Menghadapi kasus seperti ini, kita perlu mencontoh kiat Pemerintah China yang memberikan kesempatan kepada generasi mudanya untuk mengembangkan platform mereka sendiri sembari melindungi dari ancaman Amerika Serikat.
Di tahun 2013, China yang mulai fokus mengaktifkan kembali jalur perdagangan sutra yang menghubungkan China dan Eropa yang memakan biaya $4-8 triliun.
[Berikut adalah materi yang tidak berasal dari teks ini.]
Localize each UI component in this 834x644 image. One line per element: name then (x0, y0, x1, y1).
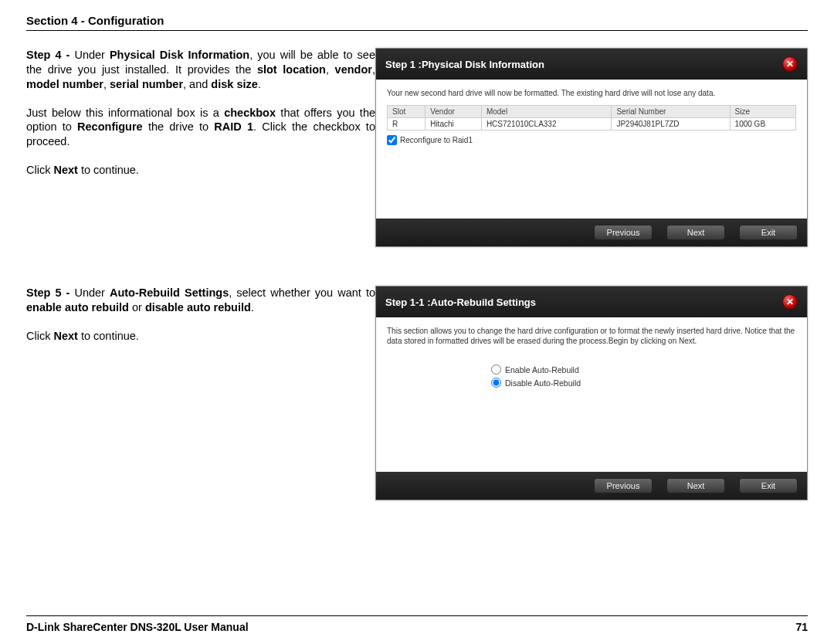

Bagi dunia industri China, proyek tersebut sangat memberi dampak terutama pada perusahaan rintisan dan ventura. Di 2013, hanya ada 2 perusahaan rintisan China yang mampu menembus daftar 20 perusahaan rintisan dengan nilai pasar terbesar di dunia. Sedangkan di 2018, ada 9 perusahaan rintisan (start-up).
Hal ini tidak lepas dari peran Pemerintah China yang turut memberikan bantuan pendanaan 20% yang disalurkan melalui perusahaan ventura. Pemerintah China juga aktif mengadakan kompetisi start-up sedari tingkat lokal mulai dari distrik, kota, hingga tiap provinsi.
Selain itu, 3 perusahaan rintisan China yang paling berpengaruh yaitu Baidu, Alibaba, dan Tencent juga ikut mendanai 30% start-up teratas China dan juga memberikan pelatihan pada start-up China lainnya agar ikut bertumbuh. Pemerintah China juga memberikan kebijakan yang turut mendukung start-up lokal dengan membatasi langkah start-up asing dalam penguasaan pasarnya.